Die Blutalkoholkonzentration ist relevant für die Erfüllung einiger Straftatbestände des Strafgesetzbuches, insbesondere Verkehrsstraftatbestände, oder für die Frage der Schuldfähigkeit des Betroffenen. Die Blutalkoholkonzentration wird in Promille gemessen. Ein Promille bedeutet ein Tausendstel reinen Alkohols pro Liter Blut.

Blutalkoholmessung

Zur Ermittlung der jeweiligen Blutalkoholkonzentration wird dem Betroffenen nach den Regeln der ärztlichen Kunst Blut durch einen Arzt entnommen, § 81a StPO.

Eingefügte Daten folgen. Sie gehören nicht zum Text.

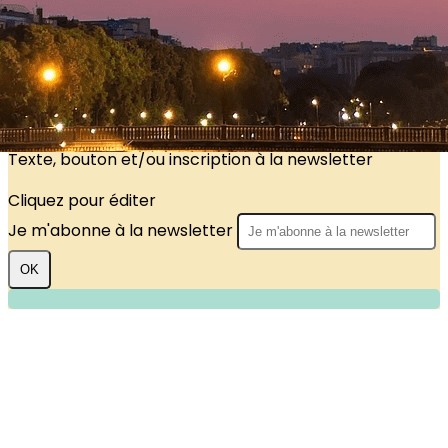
?>
Images de la page d'accueil
Cliquez pour éditer
Texte, bouton et/ou inscription à la newsletter
Cliquez pour éditer
Je m'abonne à la newsletter
OK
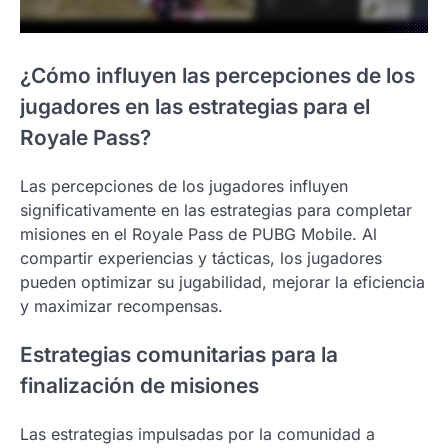
¿Cómo influyen las percepciones de los
jugadores en las estrategias para el
Royale Pass?
Las percepciones de los jugadores influyen
significativamente en las estrategias para completar
misiones en el Royale Pass de PUBG Mobile. Al
compartir experiencias y tácticas, los jugadores
pueden optimizar su jugabilidad, mejorar la eficiencia
y maximizar recompensas.
Estrategias comunitarias para la
finalización de misiones
Las estrategias impulsadas por la comunidad a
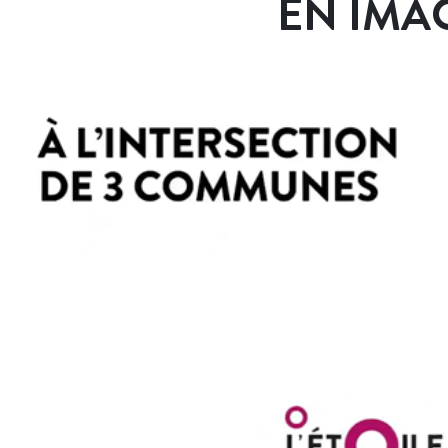
EN IMA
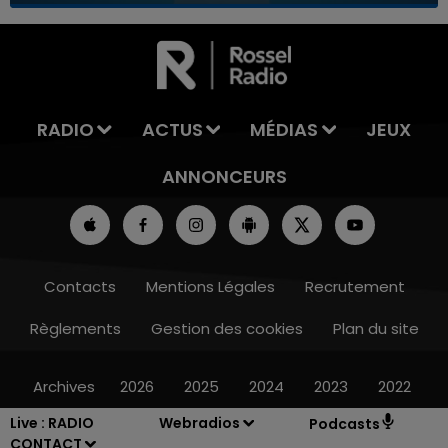
7h00 - 11h00
LA TEAM DE L'ÉTÉ
RADIO
ACTUS
MÉDIAS
JEUX
ANNONCEURS
Contacts
Mentions Légales
Recrutement
Règlements
Gestion des cookies
Plan du site
Archives
2026
2025
2024
2023
2022
Live :
RADIO
Webradios
Podcasts
CONTACT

Dies bedarf grundsätzlich einer richterlichen Anordnung. Wird der Untersuchungserfolg wegen Verzögerung gefährdet, können sowohl die Staatsanwaltschaft, als auch die Polizeibeamten eine Blutentnahme anordnen, wenn bestimmte Tatsachen den Verdacht begründen, dass der Betroffene

  • alkoholbedingt den Bahn-, Schiffs- und Luftverkehr gefährdet § 315a StGB,
  • alkoholbedingt den Straßenverkehr gefährdet § 315c StGB,
  • alkoholisiert ein Fahrzeug im Straßenverkehr führt § 316 StGB.

Der Blutalkoholkonzentration kommt hinsichtlich der Beurteilung der absoluten Fahruntüchtigkeit eine unwiderlegliche Vermutung zu, mit der Konsequenz, dass bei einer Blutalkoholkonzentration von 1,1 Promille unwiderleglich die absolute Fahruntüchtigkeit angenommen wird.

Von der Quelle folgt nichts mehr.